▸ **Exercise description**
Below are some records; quote exactly the lines from the one that contains "Levertijd 3-4 werkdagen" through the one that contains "In den Warenkorb", inclusive, and no others.

BEGIN Dataset content

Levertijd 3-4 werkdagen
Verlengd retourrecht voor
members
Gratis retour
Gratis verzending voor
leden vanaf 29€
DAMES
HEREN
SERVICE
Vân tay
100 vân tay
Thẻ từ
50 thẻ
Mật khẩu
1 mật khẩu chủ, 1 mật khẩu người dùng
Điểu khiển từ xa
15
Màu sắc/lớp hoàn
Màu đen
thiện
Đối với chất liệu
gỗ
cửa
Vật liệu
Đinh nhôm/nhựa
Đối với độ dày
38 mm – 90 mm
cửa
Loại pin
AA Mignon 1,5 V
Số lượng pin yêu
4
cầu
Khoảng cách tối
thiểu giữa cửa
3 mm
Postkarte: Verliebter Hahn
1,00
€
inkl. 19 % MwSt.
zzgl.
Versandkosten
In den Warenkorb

END Dataset content
BEGIN Dataset content

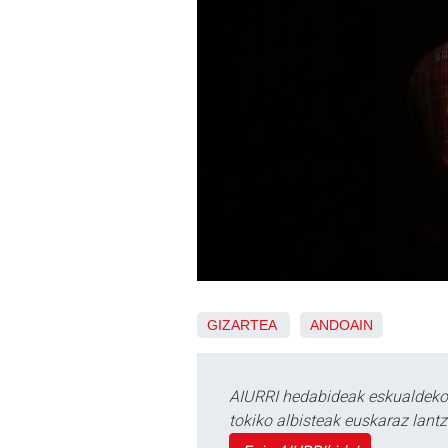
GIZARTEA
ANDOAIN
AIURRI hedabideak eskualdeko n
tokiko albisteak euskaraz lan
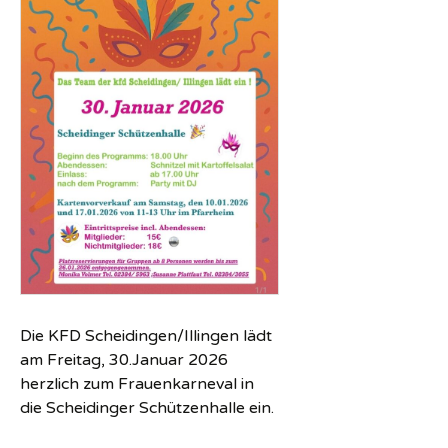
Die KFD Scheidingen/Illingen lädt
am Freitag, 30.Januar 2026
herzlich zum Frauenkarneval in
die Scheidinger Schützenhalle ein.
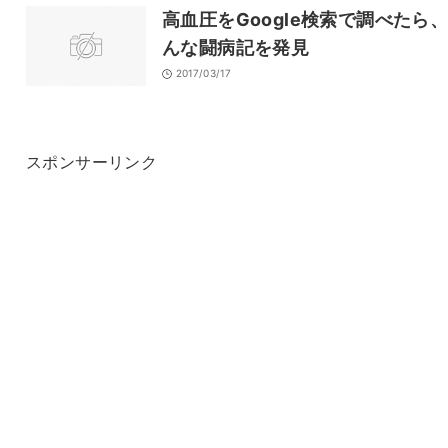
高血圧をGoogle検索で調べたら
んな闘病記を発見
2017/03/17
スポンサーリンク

END Dataset content

▸ **Written solution**
Levertijd 3-4 werkdagen
Verlengd retourrecht voor
members
Gratis retour
Gratis verzending voor
leden vanaf 29€
DAMES
HEREN
SERVICE
Vân tay
100 vân tay
Thẻ từ
50 thẻ
Mật khẩu
1 mật khẩu chủ, 1 mật khẩu người dùng
Điểu khiển từ xa
15
Màu sắc/lớp hoàn
Màu đen
thiện
Đối với chất liệu
gỗ
cửa
Vật liệu
Đinh nhôm/nhựa
Đối với độ dày
38 mm – 90 mm
cửa
Loại pin
AA Mignon 1,5 V
Số lượng pin yêu
4
cầu
Khoảng cách tối
thiểu giữa cửa
3 mm
Postkarte: Verliebter Hahn
1,00
€
inkl. 19 % MwSt.
zzgl.
Versandkosten
In den Warenkorb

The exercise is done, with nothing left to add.